*** Working data
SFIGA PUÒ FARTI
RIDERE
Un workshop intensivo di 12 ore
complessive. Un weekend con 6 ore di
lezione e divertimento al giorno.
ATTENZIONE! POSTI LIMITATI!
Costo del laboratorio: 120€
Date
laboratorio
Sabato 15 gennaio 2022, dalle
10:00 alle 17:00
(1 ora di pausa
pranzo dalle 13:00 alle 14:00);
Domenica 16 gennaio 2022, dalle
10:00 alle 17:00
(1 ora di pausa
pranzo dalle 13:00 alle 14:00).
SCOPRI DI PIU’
******
*** Working data
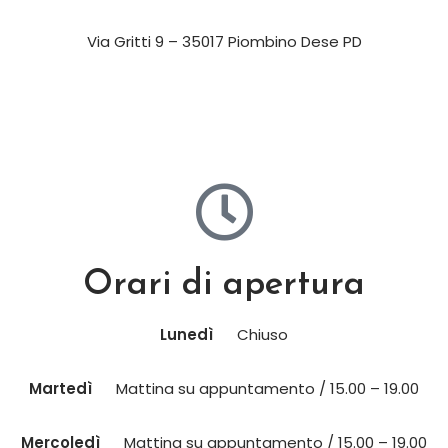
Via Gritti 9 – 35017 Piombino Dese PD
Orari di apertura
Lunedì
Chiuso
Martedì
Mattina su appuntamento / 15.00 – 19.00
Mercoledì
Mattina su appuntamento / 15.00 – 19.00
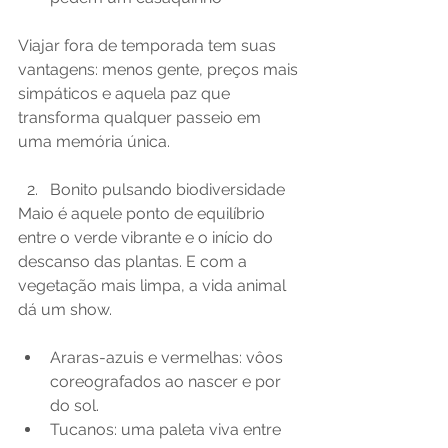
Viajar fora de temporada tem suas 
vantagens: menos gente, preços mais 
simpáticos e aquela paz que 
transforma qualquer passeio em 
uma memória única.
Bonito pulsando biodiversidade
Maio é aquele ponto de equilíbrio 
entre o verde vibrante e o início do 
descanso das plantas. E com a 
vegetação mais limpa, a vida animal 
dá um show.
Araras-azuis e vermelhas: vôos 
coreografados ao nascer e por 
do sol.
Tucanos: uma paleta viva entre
******
*** Working data
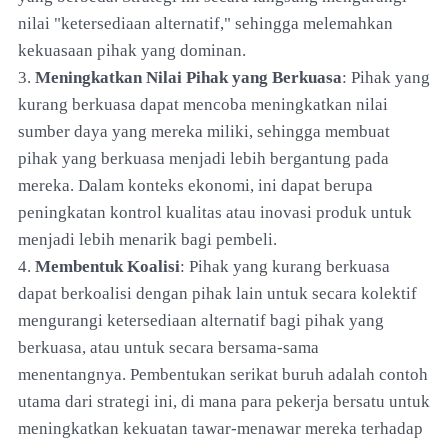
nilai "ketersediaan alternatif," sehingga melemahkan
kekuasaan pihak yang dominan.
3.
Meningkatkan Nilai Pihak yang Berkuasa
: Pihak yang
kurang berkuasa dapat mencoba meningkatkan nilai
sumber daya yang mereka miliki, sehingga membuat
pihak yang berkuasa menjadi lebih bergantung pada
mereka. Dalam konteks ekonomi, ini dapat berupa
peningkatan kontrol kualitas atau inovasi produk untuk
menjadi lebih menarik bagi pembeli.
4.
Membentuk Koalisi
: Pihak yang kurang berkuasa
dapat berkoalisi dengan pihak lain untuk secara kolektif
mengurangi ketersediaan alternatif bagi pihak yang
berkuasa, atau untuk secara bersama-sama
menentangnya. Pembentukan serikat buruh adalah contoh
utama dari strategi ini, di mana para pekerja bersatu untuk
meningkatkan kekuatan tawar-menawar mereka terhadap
******
■ To do ■
Each line in the entries above that includes the string "dalle" adds to the count; state that count only.

■ Expected answer ■
4